よく眠れない日があって、整体の先生に体調の影響を訊いてみた。
秋は、感受性の高まる時期だそうだ。なぜかというと、副交感神経の働きが増すからで、連れて身体も内向きになる。確かに、汗をかくために精一杯毛穴を開いていた夏に較べ、身体は熱を逃がすまいと防衛的になってくる。
感受性が高まると、神経が過敏になり、秋にはそれが、春の眠たくなるようなだるい感じではなく、鋭敏な方に向くのだそうだ。
「眠れなくて夜中に包丁を研ぎながら、ヒヒヒ、と笑うのが秋さ」
と先生は言うのだが...。
教室の発表会を企画したのは、5月だった。
内容を考え案内を作って参加を募り練習を重ねて、ついに、来週の月曜日、本番を迎える。
異常に暑かった夏の間も、生徒さんたち、意欲的にレッスンに取り組んでくれた。合唱団も含めて、延べ38名の参加。ソロは17名で、うち15名がバンドで歌う。
曲決め、楽譜作り、リハーサル、会場との音響、照明の打合せ、招待の発送と進んで、今日、やっとひと息ついた。ここまで、スムーズに運ぶか否か、諸処神経を使った。とにかく、本番では楽譜の出来が、進行を左右する。
はじめは、えーっ、ホールですか、バンドですか、と尻込みがちだった生徒たちも、みるみる力漲り、張り切ってくれたのは何より。
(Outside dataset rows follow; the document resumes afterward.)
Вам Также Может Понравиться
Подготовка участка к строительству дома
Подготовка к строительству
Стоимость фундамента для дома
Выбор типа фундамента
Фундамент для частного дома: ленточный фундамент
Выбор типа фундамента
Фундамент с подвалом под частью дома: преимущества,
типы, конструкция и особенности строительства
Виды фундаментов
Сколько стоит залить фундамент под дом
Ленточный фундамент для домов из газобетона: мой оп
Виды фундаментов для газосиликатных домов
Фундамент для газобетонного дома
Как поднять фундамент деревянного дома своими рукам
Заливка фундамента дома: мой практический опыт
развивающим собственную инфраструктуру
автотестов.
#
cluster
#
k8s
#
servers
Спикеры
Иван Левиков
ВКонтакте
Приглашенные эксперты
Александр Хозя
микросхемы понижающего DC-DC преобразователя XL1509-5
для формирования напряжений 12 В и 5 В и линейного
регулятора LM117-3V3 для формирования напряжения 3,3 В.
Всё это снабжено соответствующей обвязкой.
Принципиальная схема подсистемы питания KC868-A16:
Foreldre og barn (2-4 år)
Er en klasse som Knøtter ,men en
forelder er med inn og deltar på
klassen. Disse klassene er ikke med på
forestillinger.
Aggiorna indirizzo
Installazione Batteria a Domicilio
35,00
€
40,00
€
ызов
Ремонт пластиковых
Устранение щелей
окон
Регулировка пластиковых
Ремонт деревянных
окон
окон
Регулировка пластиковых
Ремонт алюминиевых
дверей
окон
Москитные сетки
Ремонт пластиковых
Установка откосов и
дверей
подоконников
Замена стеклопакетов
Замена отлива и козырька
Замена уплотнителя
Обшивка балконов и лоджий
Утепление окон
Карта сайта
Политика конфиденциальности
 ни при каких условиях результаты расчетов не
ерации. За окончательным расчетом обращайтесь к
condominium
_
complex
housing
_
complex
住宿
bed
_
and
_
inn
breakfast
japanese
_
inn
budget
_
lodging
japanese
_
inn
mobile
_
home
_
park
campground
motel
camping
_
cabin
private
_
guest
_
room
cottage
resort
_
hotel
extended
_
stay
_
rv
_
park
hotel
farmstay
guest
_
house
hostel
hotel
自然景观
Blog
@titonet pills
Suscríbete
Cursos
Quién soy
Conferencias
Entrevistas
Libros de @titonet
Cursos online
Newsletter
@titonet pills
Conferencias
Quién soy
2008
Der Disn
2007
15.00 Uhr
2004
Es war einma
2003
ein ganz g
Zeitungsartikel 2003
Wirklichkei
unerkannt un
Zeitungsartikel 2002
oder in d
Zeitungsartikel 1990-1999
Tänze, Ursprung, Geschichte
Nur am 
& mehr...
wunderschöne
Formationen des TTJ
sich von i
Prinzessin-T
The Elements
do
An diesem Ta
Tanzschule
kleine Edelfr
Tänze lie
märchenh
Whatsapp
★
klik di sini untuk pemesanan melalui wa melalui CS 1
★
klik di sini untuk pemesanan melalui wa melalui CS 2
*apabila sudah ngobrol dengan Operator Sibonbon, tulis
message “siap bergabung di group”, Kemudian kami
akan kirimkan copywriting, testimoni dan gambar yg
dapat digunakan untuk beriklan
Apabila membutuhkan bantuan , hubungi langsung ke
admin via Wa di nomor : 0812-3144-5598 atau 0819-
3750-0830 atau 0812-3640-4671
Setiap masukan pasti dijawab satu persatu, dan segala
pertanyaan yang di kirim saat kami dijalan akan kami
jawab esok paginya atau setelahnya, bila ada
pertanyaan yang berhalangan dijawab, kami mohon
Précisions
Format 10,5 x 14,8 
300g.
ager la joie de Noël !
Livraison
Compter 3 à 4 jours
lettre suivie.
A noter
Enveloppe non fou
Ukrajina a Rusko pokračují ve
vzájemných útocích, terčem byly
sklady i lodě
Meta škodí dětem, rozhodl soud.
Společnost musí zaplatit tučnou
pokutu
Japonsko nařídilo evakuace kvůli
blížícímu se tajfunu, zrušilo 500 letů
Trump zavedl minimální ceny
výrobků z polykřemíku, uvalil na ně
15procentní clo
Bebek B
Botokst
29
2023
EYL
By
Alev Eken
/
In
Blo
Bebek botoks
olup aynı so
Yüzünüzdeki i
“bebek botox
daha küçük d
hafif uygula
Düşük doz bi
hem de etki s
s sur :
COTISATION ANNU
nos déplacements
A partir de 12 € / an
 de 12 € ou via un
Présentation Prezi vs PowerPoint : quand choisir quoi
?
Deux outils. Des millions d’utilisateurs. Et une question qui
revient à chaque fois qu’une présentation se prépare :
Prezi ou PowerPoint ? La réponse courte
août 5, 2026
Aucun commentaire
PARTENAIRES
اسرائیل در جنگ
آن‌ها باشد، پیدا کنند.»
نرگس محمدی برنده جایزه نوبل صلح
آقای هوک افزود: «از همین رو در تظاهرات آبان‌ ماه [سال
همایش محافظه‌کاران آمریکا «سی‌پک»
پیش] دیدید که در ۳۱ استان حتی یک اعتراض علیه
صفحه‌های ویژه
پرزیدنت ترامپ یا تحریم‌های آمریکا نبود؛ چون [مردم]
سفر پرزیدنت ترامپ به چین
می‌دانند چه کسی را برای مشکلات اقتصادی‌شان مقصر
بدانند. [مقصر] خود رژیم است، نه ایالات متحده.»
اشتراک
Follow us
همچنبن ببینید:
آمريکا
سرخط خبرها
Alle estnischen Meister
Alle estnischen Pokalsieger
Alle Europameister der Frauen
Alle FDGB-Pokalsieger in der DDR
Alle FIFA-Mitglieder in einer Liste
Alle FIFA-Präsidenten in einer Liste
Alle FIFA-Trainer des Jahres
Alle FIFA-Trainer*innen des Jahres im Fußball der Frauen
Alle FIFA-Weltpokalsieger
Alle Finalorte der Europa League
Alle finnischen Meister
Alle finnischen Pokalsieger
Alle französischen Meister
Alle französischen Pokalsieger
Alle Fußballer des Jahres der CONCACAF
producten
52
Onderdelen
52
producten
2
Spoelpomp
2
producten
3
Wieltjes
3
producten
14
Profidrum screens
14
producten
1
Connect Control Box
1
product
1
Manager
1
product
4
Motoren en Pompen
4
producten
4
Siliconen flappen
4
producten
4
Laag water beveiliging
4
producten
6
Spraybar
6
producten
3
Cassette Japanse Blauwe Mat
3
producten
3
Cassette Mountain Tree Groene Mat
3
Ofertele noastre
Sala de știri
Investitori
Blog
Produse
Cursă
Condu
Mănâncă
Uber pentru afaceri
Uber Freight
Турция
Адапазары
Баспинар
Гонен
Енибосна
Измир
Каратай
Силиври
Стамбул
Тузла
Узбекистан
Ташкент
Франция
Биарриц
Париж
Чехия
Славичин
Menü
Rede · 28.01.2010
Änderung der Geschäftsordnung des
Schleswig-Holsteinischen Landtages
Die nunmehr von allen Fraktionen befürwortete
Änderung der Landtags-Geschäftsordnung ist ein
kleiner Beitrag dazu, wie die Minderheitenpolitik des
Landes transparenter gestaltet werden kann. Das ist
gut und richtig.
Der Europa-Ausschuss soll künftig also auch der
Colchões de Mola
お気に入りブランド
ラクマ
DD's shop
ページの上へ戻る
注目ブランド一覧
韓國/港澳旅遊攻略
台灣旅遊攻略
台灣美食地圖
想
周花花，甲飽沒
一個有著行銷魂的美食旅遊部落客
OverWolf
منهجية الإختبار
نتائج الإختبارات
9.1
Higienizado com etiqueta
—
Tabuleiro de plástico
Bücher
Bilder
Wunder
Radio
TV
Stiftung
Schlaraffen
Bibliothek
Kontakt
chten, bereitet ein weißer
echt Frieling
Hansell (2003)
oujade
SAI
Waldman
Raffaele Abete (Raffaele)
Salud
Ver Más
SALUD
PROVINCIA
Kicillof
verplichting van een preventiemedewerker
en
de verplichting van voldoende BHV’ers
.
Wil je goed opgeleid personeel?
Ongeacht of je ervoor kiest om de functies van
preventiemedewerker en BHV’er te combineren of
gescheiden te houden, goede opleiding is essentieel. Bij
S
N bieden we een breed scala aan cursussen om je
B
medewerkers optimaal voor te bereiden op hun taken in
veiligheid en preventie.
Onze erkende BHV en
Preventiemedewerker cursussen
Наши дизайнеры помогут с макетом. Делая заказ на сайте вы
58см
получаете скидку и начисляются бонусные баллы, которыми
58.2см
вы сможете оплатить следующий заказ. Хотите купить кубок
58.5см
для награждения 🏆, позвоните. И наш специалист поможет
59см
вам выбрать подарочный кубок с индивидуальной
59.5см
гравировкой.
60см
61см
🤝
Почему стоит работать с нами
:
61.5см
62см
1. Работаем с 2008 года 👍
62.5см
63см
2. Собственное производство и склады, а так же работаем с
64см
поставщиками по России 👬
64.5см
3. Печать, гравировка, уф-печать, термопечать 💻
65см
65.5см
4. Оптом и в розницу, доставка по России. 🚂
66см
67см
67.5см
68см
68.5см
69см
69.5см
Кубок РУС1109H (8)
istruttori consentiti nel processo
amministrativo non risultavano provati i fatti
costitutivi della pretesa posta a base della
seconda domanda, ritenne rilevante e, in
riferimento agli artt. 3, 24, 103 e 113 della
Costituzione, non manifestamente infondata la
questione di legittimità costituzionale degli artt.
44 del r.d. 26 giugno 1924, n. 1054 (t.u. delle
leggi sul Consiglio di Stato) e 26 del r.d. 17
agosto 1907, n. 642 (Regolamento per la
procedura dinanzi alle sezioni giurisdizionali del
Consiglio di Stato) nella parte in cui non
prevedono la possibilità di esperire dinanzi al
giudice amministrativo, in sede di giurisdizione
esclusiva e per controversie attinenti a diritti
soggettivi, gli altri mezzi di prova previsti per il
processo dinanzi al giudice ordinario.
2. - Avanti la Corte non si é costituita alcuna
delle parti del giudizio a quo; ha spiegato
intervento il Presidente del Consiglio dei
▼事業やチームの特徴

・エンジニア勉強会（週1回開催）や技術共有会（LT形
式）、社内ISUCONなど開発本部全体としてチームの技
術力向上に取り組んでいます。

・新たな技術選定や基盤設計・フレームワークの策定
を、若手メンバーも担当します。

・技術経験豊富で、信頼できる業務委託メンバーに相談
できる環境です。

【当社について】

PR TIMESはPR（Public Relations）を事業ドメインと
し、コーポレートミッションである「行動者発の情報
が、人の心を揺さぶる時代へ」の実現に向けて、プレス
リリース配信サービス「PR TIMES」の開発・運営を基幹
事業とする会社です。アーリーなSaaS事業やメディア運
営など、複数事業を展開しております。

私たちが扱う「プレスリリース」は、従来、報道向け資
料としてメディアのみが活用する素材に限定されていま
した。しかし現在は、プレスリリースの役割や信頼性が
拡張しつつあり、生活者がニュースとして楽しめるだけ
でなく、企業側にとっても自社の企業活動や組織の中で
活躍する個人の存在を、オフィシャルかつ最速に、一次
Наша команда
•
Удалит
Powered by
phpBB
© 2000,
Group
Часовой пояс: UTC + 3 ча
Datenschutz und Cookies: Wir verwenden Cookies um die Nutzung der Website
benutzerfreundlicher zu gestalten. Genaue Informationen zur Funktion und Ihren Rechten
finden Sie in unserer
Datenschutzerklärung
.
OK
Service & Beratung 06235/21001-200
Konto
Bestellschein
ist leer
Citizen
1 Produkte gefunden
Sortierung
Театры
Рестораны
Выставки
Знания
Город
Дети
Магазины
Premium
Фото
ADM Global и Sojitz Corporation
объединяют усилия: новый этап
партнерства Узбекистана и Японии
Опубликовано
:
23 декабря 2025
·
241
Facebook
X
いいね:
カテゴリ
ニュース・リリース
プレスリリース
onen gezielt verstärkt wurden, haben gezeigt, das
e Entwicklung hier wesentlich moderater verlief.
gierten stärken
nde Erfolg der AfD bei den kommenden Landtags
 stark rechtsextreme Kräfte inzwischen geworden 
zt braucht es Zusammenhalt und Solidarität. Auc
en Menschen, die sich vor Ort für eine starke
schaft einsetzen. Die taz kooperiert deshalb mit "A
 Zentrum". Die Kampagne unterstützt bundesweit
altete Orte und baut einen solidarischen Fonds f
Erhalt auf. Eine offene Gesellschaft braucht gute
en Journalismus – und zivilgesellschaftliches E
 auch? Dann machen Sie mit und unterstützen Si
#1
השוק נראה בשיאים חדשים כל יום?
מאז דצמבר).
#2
やはり励みは大切だ。
今回の発表会は、私の復帰10周年記念も兼ねている。
10年前、音楽界に復帰する気などまったくなかった私を引っ張り出したのはご近所の皆さんだった。
リサイタルを企画し、無理矢理ステージに上げてくれた。
その同じホールで、今回の発表会を開く。
10年の間、とても沢山の仕事をした。
その御礼と、ご報告も兼ねて、充実した会になることを祈っている。